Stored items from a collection
□ □ □ □
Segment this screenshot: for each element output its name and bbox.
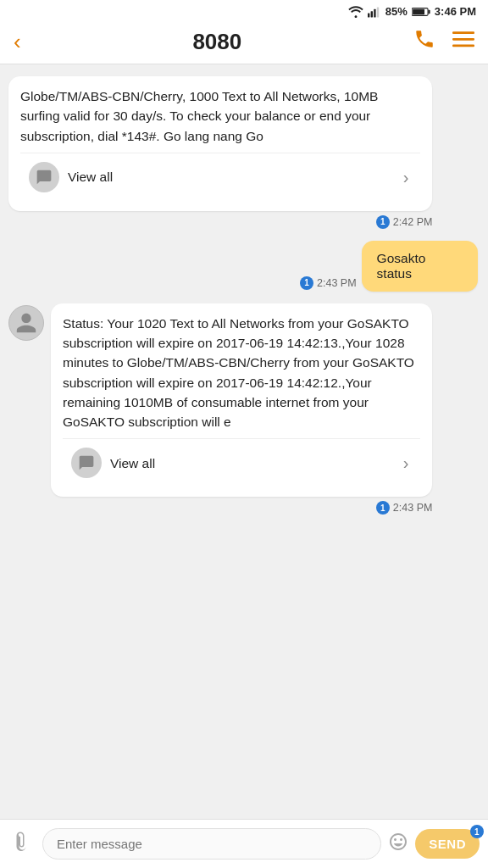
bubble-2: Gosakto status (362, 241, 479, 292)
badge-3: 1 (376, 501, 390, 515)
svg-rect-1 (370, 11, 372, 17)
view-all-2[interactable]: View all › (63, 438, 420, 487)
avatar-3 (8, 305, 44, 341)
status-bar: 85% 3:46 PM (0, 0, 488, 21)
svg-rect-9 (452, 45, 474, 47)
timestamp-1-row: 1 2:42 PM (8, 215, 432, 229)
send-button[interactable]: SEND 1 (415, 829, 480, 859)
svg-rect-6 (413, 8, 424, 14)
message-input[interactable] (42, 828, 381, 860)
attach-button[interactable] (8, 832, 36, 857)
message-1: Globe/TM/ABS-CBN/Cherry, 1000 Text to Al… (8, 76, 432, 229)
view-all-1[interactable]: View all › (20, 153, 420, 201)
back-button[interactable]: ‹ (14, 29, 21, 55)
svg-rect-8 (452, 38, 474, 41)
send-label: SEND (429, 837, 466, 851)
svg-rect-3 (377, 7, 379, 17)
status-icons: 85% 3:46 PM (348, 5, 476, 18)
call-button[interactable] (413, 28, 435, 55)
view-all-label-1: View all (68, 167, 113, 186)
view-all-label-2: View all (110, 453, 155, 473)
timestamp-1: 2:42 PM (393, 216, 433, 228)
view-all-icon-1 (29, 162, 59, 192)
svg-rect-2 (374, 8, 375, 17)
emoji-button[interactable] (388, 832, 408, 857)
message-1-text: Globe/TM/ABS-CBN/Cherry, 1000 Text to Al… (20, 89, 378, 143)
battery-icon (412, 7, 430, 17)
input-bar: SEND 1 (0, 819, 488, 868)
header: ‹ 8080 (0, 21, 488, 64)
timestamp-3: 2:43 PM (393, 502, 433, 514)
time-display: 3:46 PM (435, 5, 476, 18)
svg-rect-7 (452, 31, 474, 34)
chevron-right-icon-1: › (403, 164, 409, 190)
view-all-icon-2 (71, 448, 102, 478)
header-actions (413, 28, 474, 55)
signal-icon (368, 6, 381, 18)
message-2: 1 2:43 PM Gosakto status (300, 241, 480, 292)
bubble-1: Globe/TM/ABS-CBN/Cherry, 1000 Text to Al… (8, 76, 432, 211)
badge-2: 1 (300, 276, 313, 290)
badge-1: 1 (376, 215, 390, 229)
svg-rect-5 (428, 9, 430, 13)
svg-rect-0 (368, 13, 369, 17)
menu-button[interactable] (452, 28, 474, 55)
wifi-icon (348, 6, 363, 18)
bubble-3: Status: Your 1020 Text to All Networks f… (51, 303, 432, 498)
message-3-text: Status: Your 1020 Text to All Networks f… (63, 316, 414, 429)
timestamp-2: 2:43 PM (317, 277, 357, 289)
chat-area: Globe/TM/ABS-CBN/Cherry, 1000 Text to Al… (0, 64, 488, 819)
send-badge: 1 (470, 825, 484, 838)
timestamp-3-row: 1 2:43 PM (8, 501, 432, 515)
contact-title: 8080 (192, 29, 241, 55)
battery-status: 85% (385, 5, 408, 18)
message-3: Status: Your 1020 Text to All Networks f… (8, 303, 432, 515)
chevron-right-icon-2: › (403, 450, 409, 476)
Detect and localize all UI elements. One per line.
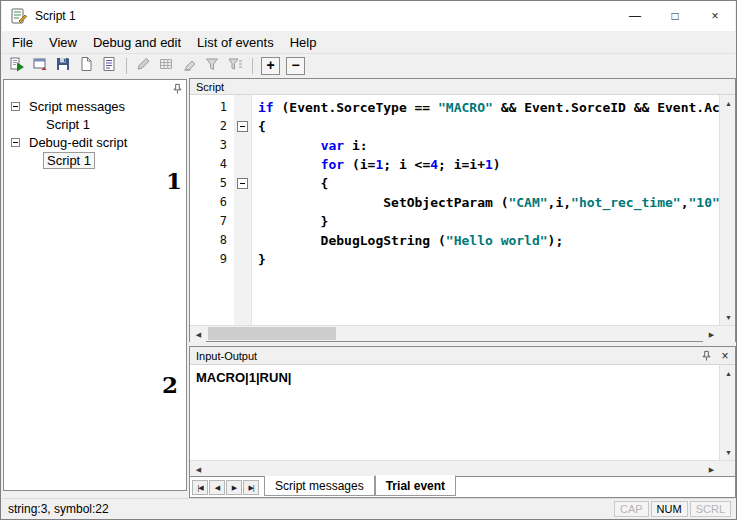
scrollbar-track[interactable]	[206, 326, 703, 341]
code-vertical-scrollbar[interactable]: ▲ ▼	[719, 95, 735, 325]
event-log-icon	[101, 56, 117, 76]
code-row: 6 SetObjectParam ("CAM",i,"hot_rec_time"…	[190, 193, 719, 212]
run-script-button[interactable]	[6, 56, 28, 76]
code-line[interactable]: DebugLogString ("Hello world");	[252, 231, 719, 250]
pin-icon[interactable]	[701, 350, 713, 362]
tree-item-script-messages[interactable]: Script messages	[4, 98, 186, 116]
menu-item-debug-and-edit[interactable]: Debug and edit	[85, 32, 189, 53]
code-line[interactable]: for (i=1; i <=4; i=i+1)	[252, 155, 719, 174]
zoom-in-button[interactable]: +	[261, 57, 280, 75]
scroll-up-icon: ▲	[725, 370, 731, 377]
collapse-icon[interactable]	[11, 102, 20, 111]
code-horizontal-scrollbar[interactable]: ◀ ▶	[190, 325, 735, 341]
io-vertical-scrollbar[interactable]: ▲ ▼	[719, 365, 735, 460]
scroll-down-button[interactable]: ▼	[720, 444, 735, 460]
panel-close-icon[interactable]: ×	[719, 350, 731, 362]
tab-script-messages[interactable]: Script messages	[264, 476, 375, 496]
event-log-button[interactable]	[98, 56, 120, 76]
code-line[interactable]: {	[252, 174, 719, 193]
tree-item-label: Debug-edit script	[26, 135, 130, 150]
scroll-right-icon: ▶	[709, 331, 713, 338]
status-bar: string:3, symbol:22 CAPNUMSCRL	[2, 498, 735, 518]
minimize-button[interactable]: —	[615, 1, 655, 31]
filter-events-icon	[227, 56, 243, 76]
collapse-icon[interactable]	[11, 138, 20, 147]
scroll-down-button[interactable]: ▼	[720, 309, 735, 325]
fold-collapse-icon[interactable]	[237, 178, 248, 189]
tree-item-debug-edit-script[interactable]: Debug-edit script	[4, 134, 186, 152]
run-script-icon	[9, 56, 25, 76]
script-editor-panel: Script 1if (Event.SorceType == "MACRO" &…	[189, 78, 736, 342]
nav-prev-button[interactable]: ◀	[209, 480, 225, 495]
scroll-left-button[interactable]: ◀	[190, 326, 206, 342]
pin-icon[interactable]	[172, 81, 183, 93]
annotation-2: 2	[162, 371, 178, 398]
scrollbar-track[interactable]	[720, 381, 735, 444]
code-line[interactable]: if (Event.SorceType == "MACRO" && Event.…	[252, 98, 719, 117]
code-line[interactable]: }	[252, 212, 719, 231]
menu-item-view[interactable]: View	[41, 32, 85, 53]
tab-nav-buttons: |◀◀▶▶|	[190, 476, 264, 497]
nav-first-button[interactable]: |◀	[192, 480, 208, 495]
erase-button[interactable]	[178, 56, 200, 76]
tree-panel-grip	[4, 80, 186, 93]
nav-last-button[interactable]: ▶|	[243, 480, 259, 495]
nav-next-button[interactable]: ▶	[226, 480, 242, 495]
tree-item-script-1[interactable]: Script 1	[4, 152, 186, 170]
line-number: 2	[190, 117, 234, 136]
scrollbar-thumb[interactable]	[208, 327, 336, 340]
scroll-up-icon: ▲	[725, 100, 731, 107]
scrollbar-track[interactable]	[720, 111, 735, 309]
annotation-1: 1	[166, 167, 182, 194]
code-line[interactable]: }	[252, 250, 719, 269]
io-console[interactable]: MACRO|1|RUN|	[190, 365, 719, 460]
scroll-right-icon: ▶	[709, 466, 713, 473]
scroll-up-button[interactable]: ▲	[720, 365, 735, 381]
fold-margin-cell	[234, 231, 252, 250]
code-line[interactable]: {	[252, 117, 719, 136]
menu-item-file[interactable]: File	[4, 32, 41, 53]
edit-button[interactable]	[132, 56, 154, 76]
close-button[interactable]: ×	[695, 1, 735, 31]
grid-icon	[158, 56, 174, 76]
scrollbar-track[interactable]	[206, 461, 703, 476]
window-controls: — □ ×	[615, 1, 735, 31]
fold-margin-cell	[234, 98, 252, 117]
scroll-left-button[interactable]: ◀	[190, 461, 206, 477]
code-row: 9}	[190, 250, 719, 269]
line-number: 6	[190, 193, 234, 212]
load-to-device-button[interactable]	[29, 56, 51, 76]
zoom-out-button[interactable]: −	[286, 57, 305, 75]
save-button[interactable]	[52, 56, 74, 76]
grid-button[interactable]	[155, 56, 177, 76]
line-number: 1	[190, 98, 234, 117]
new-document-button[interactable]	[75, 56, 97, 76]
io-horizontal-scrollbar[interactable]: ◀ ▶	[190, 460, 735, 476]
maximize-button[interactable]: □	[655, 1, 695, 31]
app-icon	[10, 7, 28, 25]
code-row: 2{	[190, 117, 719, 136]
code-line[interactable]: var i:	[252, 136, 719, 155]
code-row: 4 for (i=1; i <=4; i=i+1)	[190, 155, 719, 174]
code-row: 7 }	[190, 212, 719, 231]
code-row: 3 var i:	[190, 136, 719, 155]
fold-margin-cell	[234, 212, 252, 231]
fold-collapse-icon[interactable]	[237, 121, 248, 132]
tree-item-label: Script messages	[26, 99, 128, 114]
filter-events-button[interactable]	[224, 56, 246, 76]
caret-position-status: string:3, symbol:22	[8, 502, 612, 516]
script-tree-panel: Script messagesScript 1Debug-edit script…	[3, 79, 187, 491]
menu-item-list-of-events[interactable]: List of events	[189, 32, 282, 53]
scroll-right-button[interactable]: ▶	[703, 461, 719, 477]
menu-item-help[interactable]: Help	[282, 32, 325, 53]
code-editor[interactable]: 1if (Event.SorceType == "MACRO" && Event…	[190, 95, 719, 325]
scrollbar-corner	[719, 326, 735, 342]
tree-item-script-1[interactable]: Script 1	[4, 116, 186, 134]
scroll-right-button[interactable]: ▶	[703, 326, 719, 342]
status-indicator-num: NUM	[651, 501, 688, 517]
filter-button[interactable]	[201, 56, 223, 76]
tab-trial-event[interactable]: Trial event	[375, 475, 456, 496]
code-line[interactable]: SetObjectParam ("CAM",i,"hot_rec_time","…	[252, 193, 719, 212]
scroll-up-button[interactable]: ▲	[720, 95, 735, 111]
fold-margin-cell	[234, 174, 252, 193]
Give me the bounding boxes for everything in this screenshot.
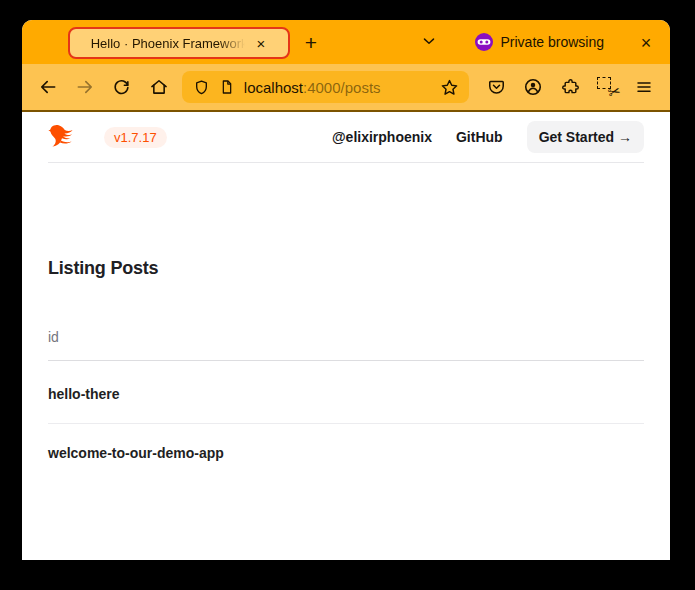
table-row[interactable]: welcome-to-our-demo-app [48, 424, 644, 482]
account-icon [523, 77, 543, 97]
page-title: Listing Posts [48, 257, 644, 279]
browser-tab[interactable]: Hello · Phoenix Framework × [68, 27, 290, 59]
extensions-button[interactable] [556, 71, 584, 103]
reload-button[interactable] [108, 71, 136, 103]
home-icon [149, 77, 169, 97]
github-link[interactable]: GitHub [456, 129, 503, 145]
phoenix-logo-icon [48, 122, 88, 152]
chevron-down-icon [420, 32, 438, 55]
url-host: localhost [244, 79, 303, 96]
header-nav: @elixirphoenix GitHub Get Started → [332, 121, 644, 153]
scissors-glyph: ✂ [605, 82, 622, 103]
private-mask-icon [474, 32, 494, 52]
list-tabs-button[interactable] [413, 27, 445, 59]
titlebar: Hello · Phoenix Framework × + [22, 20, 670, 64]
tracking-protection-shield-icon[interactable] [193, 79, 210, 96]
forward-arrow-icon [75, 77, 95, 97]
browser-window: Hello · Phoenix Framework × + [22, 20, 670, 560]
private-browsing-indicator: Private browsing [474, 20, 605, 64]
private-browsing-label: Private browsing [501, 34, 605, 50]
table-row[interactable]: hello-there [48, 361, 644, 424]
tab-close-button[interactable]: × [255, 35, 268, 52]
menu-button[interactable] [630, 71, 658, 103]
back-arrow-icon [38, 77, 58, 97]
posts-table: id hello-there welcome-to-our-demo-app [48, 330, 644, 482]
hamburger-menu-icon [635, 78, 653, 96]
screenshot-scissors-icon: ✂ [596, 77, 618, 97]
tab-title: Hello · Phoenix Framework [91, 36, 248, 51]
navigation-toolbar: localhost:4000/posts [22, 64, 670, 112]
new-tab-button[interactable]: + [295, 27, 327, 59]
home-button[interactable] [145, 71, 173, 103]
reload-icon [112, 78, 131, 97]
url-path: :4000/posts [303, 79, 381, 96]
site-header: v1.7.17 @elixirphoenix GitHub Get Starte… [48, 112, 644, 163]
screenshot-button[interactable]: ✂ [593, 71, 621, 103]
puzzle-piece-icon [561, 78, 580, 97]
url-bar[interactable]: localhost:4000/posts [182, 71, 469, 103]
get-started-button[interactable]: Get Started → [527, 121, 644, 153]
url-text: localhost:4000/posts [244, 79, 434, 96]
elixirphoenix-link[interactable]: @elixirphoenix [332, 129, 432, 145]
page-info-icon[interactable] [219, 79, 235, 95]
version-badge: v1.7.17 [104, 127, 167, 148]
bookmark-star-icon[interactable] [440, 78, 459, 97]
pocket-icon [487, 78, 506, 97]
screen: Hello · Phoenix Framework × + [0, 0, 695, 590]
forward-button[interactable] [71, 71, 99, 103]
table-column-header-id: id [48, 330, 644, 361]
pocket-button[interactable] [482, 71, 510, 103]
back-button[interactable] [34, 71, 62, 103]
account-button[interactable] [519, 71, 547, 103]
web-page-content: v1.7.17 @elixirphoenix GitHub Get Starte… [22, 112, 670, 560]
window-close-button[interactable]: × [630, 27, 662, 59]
□ □ □ □
→ TO DO: A bare number is expected: how many lines above contain the word "grid"?

→ SOLUTION TO THIS PROBLEM: 2